EXERCISE DETAILS. A line qualifies if it holds the string "Foot". Copy every qualifying line from the records.
BEGIN
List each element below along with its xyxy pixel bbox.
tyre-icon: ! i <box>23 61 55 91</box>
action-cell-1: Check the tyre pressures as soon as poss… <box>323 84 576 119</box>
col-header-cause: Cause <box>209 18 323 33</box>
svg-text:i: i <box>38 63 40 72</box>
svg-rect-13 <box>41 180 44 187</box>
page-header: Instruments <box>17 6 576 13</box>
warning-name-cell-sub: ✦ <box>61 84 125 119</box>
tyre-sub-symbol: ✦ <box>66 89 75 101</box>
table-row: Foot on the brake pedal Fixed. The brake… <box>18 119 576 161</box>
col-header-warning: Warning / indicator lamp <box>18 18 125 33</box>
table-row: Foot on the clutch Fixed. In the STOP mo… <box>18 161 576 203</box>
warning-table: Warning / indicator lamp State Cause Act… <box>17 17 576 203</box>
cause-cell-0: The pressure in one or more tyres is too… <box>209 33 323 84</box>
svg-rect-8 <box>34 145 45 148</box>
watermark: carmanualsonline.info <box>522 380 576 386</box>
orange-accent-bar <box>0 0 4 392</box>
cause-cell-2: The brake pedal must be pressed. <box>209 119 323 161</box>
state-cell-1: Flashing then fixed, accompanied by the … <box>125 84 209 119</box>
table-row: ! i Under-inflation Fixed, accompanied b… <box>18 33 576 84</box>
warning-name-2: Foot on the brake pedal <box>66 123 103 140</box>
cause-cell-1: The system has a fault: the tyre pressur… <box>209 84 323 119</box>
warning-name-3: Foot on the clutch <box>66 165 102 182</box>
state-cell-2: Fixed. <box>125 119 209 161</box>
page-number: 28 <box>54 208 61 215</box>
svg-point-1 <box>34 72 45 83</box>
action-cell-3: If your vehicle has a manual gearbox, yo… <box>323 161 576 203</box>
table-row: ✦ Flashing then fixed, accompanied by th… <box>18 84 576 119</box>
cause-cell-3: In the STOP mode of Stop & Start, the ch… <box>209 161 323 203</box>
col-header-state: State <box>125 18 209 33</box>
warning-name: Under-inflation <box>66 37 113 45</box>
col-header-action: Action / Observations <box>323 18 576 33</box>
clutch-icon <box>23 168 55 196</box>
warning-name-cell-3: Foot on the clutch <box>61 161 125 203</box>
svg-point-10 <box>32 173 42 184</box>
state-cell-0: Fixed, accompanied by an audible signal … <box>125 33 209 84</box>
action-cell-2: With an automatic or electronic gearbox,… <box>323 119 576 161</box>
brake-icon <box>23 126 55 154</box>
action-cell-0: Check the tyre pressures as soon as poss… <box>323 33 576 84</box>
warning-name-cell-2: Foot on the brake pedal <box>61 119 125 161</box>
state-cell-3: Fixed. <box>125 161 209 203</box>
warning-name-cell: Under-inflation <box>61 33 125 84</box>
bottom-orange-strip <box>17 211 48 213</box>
END
WRITTEN RESPONSE.
table-row: Foot on the brake pedal Fixed. The brake… <box>18 119 576 161</box>
table-row: Foot on the clutch Fixed. In the STOP mo… <box>18 161 576 203</box>
warning-name-2: Foot on the brake pedal <box>66 123 103 140</box>
warning-name-3: Foot on the clutch <box>66 165 102 182</box>
warning-name-cell-3: Foot on the clutch <box>61 161 125 203</box>
warning-name-cell-2: Foot on the brake pedal <box>61 119 125 161</box>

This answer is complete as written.